What the exercise asks
An exact copy of every entry is what's needed, so please transcribe them all.

┄┄┄┄┄┄┄┄┄┄┄┄┄┄┄┄┄┄┄┄

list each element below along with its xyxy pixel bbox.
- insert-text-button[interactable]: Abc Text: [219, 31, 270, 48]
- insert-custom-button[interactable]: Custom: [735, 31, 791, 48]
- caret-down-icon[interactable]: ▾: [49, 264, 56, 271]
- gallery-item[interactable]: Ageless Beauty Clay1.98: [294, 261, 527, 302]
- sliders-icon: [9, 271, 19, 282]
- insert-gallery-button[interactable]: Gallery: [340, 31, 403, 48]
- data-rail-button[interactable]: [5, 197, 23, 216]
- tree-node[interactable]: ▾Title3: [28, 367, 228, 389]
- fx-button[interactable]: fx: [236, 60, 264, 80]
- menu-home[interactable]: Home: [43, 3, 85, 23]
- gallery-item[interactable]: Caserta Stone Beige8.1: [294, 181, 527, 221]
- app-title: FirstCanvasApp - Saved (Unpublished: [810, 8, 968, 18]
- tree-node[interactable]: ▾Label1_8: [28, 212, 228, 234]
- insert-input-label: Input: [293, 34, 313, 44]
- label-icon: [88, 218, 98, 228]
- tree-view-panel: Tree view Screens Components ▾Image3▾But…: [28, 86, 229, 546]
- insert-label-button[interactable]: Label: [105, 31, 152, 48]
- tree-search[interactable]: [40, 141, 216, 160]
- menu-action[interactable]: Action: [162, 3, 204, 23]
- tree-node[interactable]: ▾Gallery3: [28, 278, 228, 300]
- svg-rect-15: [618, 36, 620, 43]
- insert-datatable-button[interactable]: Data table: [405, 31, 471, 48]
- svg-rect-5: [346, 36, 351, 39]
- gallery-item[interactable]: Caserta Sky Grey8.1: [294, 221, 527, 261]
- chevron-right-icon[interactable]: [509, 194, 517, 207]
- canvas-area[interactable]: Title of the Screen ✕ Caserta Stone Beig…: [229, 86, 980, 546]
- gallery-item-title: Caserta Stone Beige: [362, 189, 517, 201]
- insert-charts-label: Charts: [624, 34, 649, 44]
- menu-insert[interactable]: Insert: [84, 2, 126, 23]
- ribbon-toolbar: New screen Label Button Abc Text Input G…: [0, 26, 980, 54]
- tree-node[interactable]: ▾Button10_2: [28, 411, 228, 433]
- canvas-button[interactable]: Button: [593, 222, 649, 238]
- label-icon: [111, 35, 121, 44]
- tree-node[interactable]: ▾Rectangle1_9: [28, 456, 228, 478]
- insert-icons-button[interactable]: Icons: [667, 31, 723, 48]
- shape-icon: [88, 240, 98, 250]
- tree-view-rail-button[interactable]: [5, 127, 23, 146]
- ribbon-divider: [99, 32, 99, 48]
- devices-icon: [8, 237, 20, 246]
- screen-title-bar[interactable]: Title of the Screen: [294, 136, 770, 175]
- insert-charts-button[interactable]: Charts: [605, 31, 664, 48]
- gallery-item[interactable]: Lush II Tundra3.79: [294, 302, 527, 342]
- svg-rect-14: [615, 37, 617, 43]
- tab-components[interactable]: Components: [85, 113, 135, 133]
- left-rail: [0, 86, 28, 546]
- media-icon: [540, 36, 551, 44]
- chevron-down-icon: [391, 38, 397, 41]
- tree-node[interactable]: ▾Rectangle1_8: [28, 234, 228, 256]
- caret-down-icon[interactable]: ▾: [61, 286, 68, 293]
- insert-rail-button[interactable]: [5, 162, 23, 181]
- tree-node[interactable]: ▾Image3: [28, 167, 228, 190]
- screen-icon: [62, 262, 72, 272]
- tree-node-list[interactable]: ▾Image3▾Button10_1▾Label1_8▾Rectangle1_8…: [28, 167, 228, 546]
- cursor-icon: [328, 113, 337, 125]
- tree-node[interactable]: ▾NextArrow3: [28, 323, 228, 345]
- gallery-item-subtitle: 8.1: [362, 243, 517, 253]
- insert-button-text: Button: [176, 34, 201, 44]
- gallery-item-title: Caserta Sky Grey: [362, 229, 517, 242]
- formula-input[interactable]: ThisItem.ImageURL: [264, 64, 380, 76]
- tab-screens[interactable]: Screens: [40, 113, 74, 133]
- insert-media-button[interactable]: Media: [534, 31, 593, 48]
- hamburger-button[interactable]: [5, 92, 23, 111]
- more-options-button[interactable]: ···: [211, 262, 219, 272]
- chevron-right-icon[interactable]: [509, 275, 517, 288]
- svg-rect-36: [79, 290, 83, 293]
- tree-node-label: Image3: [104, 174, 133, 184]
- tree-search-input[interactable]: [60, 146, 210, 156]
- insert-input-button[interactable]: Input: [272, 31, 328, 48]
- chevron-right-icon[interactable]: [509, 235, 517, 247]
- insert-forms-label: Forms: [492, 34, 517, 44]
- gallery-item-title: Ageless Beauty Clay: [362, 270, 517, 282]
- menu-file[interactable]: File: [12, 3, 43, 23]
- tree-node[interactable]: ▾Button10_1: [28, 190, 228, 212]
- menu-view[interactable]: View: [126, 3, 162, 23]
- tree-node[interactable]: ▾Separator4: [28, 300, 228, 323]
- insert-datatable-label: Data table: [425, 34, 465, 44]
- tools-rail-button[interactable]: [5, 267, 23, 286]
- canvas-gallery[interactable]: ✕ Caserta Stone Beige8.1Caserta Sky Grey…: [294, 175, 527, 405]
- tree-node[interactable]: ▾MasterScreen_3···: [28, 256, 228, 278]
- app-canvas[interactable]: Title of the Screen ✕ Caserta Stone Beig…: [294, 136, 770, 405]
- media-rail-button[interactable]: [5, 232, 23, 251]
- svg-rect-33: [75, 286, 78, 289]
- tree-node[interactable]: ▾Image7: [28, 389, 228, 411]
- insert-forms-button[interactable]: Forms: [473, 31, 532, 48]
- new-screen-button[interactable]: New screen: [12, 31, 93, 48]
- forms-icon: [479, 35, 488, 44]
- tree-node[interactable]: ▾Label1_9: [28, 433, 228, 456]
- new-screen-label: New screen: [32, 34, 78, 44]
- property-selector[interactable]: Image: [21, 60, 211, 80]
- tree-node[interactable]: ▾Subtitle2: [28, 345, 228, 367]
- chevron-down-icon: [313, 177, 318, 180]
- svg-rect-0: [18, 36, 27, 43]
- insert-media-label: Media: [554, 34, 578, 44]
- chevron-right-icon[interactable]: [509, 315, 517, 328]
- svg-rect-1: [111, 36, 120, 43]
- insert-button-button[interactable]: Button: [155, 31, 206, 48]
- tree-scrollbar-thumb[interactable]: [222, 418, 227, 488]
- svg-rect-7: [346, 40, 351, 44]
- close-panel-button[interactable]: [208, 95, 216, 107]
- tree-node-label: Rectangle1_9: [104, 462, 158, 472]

┄┄┄┄┄┄┄┄┄┄┄┄┄┄┄┄┄┄┄┄

Written solution
list each element below along with its xyxy pixel bbox.
- insert-text-button[interactable]: Abc Text: [219, 31, 270, 48]
- insert-custom-button[interactable]: Custom: [735, 31, 791, 48]
- caret-down-icon[interactable]: ▾: [49, 264, 56, 271]
- gallery-item[interactable]: Ageless Beauty Clay1.98: [294, 261, 527, 302]
- sliders-icon: [9, 271, 19, 282]
- insert-gallery-button[interactable]: Gallery: [340, 31, 403, 48]
- data-rail-button[interactable]: [5, 197, 23, 216]
- tree-node[interactable]: ▾Title3: [28, 367, 228, 389]
- fx-button[interactable]: fx: [236, 60, 264, 80]
- menu-home[interactable]: Home: [43, 3, 85, 23]
- gallery-item[interactable]: Caserta Stone Beige8.1: [294, 181, 527, 221]
- app-title: FirstCanvasApp - Saved (Unpublished: [810, 8, 968, 18]
- tree-node[interactable]: ▾Label1_8: [28, 212, 228, 234]
- insert-input-label: Input: [293, 34, 313, 44]
- label-icon: [88, 218, 98, 228]
- tree-view-panel: Tree view Screens Components ▾Image3▾But…: [28, 86, 229, 546]
- insert-label-button[interactable]: Label: [105, 31, 152, 48]
- tree-search[interactable]: [40, 141, 216, 160]
- menu-action[interactable]: Action: [162, 3, 204, 23]
- tree-node[interactable]: ▾Gallery3: [28, 278, 228, 300]
- svg-rect-15: [618, 36, 620, 43]
- insert-datatable-button[interactable]: Data table: [405, 31, 471, 48]
- svg-rect-5: [346, 36, 351, 39]
- gallery-item[interactable]: Caserta Sky Grey8.1: [294, 221, 527, 261]
- chevron-right-icon[interactable]: [509, 194, 517, 207]
- canvas-area[interactable]: Title of the Screen ✕ Caserta Stone Beig…: [229, 86, 980, 546]
- gallery-item-title: Caserta Stone Beige: [362, 189, 517, 201]
- insert-charts-label: Charts: [624, 34, 649, 44]
- menu-insert[interactable]: Insert: [84, 2, 126, 23]
- ribbon-toolbar: New screen Label Button Abc Text Input G…: [0, 26, 980, 54]
- tree-node[interactable]: ▾Button10_2: [28, 411, 228, 433]
- canvas-button[interactable]: Button: [593, 222, 649, 238]
- label-icon: [111, 35, 121, 44]
- tree-node[interactable]: ▾Rectangle1_9: [28, 456, 228, 478]
- insert-icons-button[interactable]: Icons: [667, 31, 723, 48]
- shape-icon: [88, 240, 98, 250]
- tree-view-rail-button[interactable]: [5, 127, 23, 146]
- ribbon-divider: [99, 32, 99, 48]
- devices-icon: [8, 237, 20, 246]
- screen-title-bar[interactable]: Title of the Screen: [294, 136, 770, 175]
- insert-charts-button[interactable]: Charts: [605, 31, 664, 48]
- gallery-item[interactable]: Lush II Tundra3.79: [294, 302, 527, 342]
- svg-rect-14: [615, 37, 617, 43]
- tab-components[interactable]: Components: [85, 113, 135, 133]
- left-rail: [0, 86, 28, 546]
- media-icon: [540, 36, 551, 44]
- chevron-down-icon: [391, 38, 397, 41]
- tree-node[interactable]: ▾Rectangle1_8: [28, 234, 228, 256]
- caret-down-icon[interactable]: ▾: [61, 286, 68, 293]
- insert-rail-button[interactable]: [5, 162, 23, 181]
- tree-node[interactable]: ▾Image3: [28, 167, 228, 190]
- screen-icon: [62, 262, 72, 272]
- tree-node-list[interactable]: ▾Image3▾Button10_1▾Label1_8▾Rectangle1_8…: [28, 167, 228, 546]
- cursor-icon: [328, 113, 337, 125]
- tree-node[interactable]: ▾NextArrow3: [28, 323, 228, 345]
- gallery-item-subtitle: 8.1: [362, 243, 517, 253]
- insert-button-text: Button: [176, 34, 201, 44]
- gallery-item-title: Caserta Sky Grey: [362, 229, 517, 242]
- formula-input[interactable]: ThisItem.ImageURL: [264, 64, 380, 76]
- tab-screens[interactable]: Screens: [40, 113, 74, 133]
- insert-media-button[interactable]: Media: [534, 31, 593, 48]
- hamburger-button[interactable]: [5, 92, 23, 111]
- more-options-button[interactable]: ···: [211, 262, 219, 272]
- chevron-right-icon[interactable]: [509, 275, 517, 288]
- svg-rect-36: [79, 290, 83, 293]
- tree-node-label: Image3: [104, 174, 133, 184]
- tree-search-input[interactable]: [60, 146, 210, 156]
- insert-input-button[interactable]: Input: [272, 31, 328, 48]
- chevron-right-icon[interactable]: [509, 235, 517, 247]
- insert-forms-label: Forms: [492, 34, 517, 44]
- gallery-item-title: Ageless Beauty Clay: [362, 270, 517, 282]
- menu-file[interactable]: File: [12, 3, 43, 23]
- tree-node[interactable]: ▾Button10_1: [28, 190, 228, 212]
- menu-view[interactable]: View: [126, 3, 162, 23]
- tree-node[interactable]: ▾Separator4: [28, 300, 228, 323]
- insert-datatable-label: Data table: [425, 34, 465, 44]
- tools-rail-button[interactable]: [5, 267, 23, 286]
- canvas-gallery[interactable]: ✕ Caserta Stone Beige8.1Caserta Sky Grey…: [294, 175, 527, 405]
- tree-node[interactable]: ▾MasterScreen_3···: [28, 256, 228, 278]
- app-canvas[interactable]: Title of the Screen ✕ Caserta Stone Beig…: [294, 136, 770, 405]
- media-rail-button[interactable]: [5, 232, 23, 251]
- svg-rect-33: [75, 286, 78, 289]
- tree-node[interactable]: ▾Image7: [28, 389, 228, 411]
- insert-forms-button[interactable]: Forms: [473, 31, 532, 48]
- new-screen-button[interactable]: New screen: [12, 31, 93, 48]
- forms-icon: [479, 35, 488, 44]
- tree-node[interactable]: ▾Label1_9: [28, 433, 228, 456]
- new-screen-label: New screen: [32, 34, 78, 44]
- property-selector[interactable]: Image: [21, 60, 211, 80]
- tree-node[interactable]: ▾Subtitle2: [28, 345, 228, 367]
- chevron-down-icon: [313, 177, 318, 180]
- svg-rect-0: [18, 36, 27, 43]
- insert-media-label: Media: [554, 34, 578, 44]
- chevron-right-icon[interactable]: [509, 315, 517, 328]
- svg-rect-1: [111, 36, 120, 43]
- insert-button-button[interactable]: Button: [155, 31, 206, 48]
- tree-scrollbar-thumb[interactable]: [222, 418, 227, 488]
- svg-rect-7: [346, 40, 351, 44]
- close-panel-button[interactable]: [208, 95, 216, 107]
- tree-node-label: Rectangle1_9: [104, 462, 158, 472]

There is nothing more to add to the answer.